The image recognition works out which orientation the marker is on and so any direction it is facing in will always trigger the city to be directly facing the camera so that you can see it in it’s best view. Some of the nice little touches that we put into this city are promo billboards for other Channel 7 shows, a chinook circling the main building in the centre of the scene and a tiny video playing on a mini video screen on the main building.
You can twist the marker around in front of your camera to explore the city from different angles, but if you turn the marker around 180 degrees the back-drop of the city is revealed as a bigger screen with which to show the feature promo for the show.

It was a great project to work on with an extremely quick turn-around and a lot of technology flip-flops along the way.
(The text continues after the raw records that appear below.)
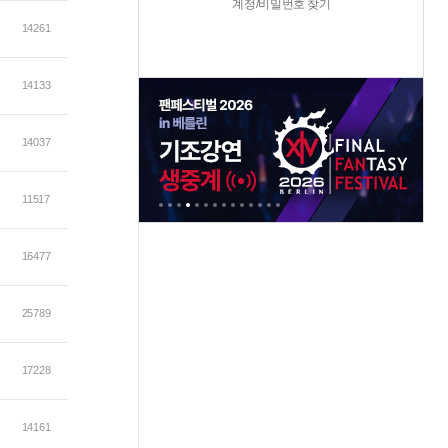
계정/비밀번호 찾기
14261
14133
14037
11517
16477
25789
17228
14161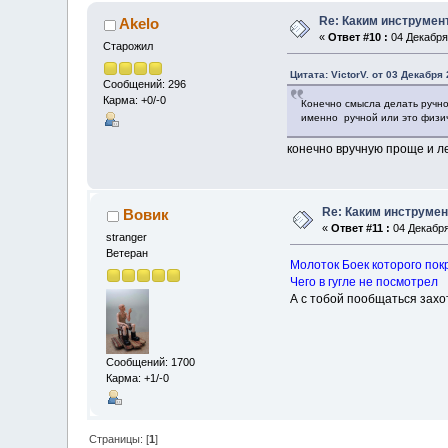
Re: Каким инструмен
Akelo
«
Ответ #10 :
04 Декабря 
Старожил
Цитата: VictorV. от 03 Декабря 
Сообщений: 296
Карма: +0/-0
Конечно смысла делать ручной
именно ручной или это физич
конечно вручную проще и ле
Re: Каким инструмен
Вовик
«
Ответ #11 :
04 Декабря
stranger
Ветеран
Молоток Боек которого покр
Чего в гугле не посмотрел
А с тобой пообщаться захо
Сообщений: 1700
Карма: +1/-0
Страницы: [
1
]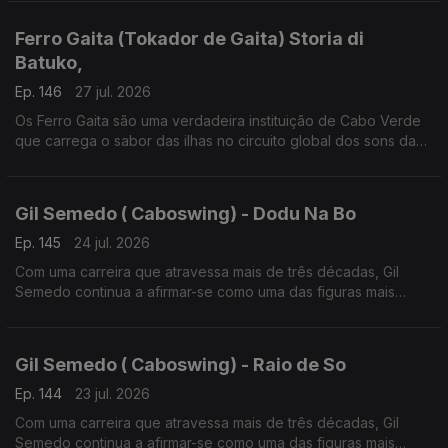
Ferro Gaita (Tokador de Gaita) Storia di
Batuko,
Ep. 146
27 jul. 2026
Os Ferro Gaita são uma verdadeira instituição de Cabo Verde
que carrega o sabor das ilhas no circuito global dos sons da
lusofonia
Gil Semedo ( Caboswing) - Dodu Na Bo
Ep. 145
24 jul. 2026
Com uma carreira que atravessa mais de três décadas, Gil
Semedo continua a afirmar-se como uma das figuras mais
influentes da música lusófona.
Gil Semedo ( Caboswing) - Raio de So
Ep. 144
23 jul. 2026
Com uma carreira que atravessa mais de três décadas, Gil
Semedo continua a afirmar-se como uma das figuras mais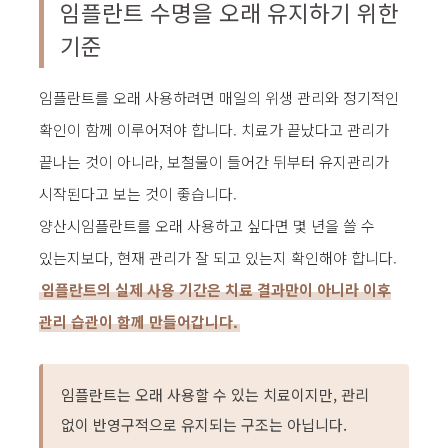
임플란트 수명을 오래 유지하기 위한
기준
임플란트를 오래 사용하려면 매일의 위생 관리와 정기적인
확인이 함께 이루어져야 합니다. 치료가 끝났다고 관리가
끝나는 것이 아니라, 보철물이 들어간 뒤부터 유지관리가
시작된다고 보는 것이 좋습니다.
양산시임플란트를 오래 사용하고 싶다면 몇 년을 쓸 수
있는지보다, 현재 관리가 잘 되고 있는지 확인해야 합니다.
임플란트의 실제 사용 기간은 치료 결과만이 아니라 이후
관리 습관이 함께 만들어갑니다.
임플란트는 오래 사용할 수 있는 치료이지만, 관리
없이 반영구적으로 유지되는 구조는 아닙니다.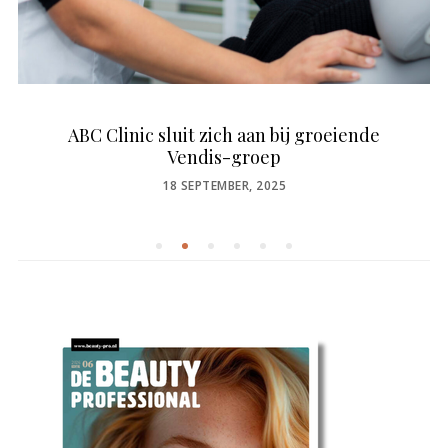
ABC Clinic sluit zich aan bij groeiende
Vendis-groep
POSTED
18 SEPTEMBER, 2025
ON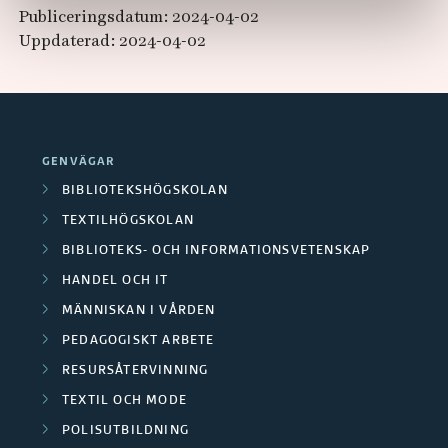
Publiceringsdatum: 2024-04-02
Uppdaterad: 2024-04-02
GENVÄGAR
BIBLIOTEKSHÖGSKOLAN
TEXTILHÖGSKOLAN
BIBLIOTEKS- OCH INFORMATIONSVETENSKAP
HANDEL OCH IT
MÄNNISKAN I VÅRDEN
PEDAGOGISKT ARBETE
RESURSÅTERVINNING
TEXTIL OCH MODE
POLISUTBILDNING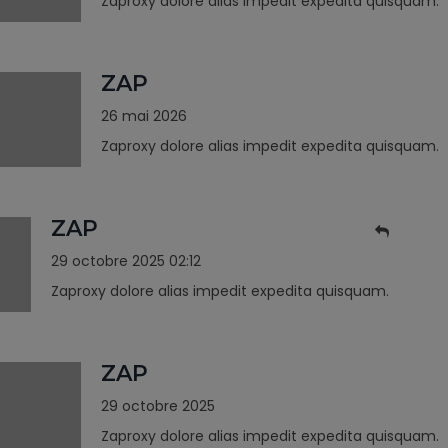
Zaproxy dolore alias impedit expedita quisquam.
ZAP
26 mai 2026
Zaproxy dolore alias impedit expedita quisquam.
ZAP
29 octobre 2025 02:12
Zaproxy dolore alias impedit expedita quisquam.
ZAP
29 octobre 2025
Zaproxy dolore alias impedit expedita quisquam.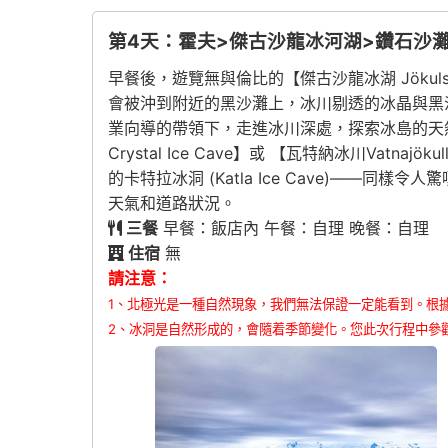
第4天：霍夫>傑古沙龍冰河湖>鑽石沙
早餐後，遊覽無與倫比的【傑古沙龍冰湖 Jökuls
會被沖到附近的黑沙灘上，冰川剔透的冰晶與黑
業向導的帶領下，走進冰川深處，探索冰島的天
Crystal Ice Cave】或 【瓦特納冰川Vat
的卡特拉冰洞 (Katla Ice Cave)——
天氣和道路狀況。
三餐
早餐：飯店內 午餐：自理 晚餐：自理
住宿
無
請注意：
1、北極光是一種自然現象，我們無法保證一定能看到。根
2、冰洞是自然形成的，會隨着季節變化。您此次行程中參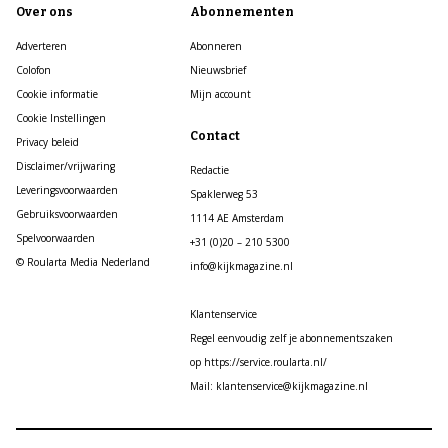
Over ons
Abonnementen
Adverteren
Abonneren
Colofon
Nieuwsbrief
Cookie informatie
Mijn account
Cookie Instellingen
Contact
Privacy beleid
Disclaimer/vrijwaring
Redactie
Leveringsvoorwaarden
Spaklerweg 53
Gebruiksvoorwaarden
1114 AE Amsterdam
Spelvoorwaarden
+31 (0)20 – 210 5300
© Roularta Media Nederland
info@kijkmagazine.nl
Klantenservice
Regel eenvoudig zelf je abonnementszaken
op https://service.roularta.nl/
Mail: klantenservice@kijkmagazine.nl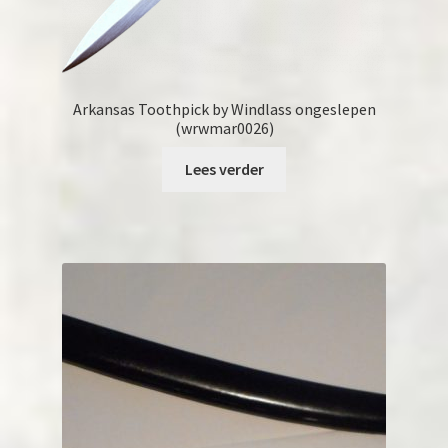
Arkansas Toothpick by Windlass ongeslepen
(wrwmar0026)
Lees verder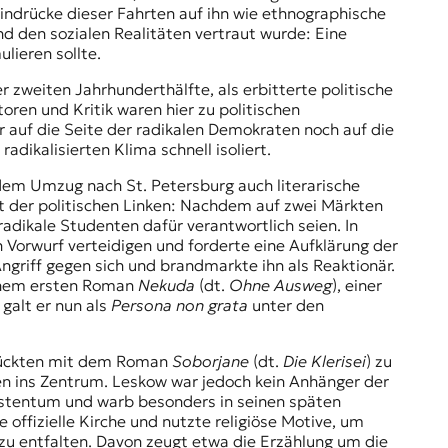
indrücke dieser Fahrten auf ihn wie ethnographische
nd den sozialen Realitäten vertraut wurde: Eine
lieren sollte.
r zweiten Jahrhunderthälfte, als erbitterte politische
oren und Kritik waren hier zu politischen
 auf die Seite der radikalen Demokraten noch auf die
adikalisierten Klima schnell isoliert.
 dem Umzug nach St. Petersburg auch literarische
t der politischen Linken: Nachdem auf zwei Märkten
dikale Studenten dafür verantwortlich seien. In
 Vorwurf verteidigen und forderte eine Aufklärung der
Angriff gegen sich und brandmarkte ihn als Reaktionär.
einem ersten Roman
Nekuda
(dt.
Ohne Ausweg
), einer
galt er nun als
Persona non grata
unter den
o rückten mit dem Roman
Soborjane
(dt.
Die Klerisei
) zu
en ins Zentrum. Leskow war jedoch kein Anhänger der
ristentum und warb besonders in seinen späten
e offizielle Kirche und nutzte religiöse Motive, um
zu entfalten. Davon zeugt etwa die Erzählung um die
We were originally going to be using some hardware-based 3D technology that runs within a dedicated plug-in to show the city which would have allowed us to have a much more detailed city display and would have also allowed for natural feature tracking to be employed in stead of the high contrast glyph. This basically means that we were going to use a photo instead of the black and which marker to instigate the 3d scene. The spec ended up changing and we used flash with Papervision3D in the end. Which meant that we potentially had a wider audience using the site as there are no 3rd party plugins to install, but it also meant that we needed to re-model the city to fit within the confines of Papervision3D’s modest maximum polygon count.

At the end of the day i’m very happy with the result. Some may see it as a bit of a gimmick, and that’s fine, i respect that. in a sense it is, but it’s still damn fun to play with.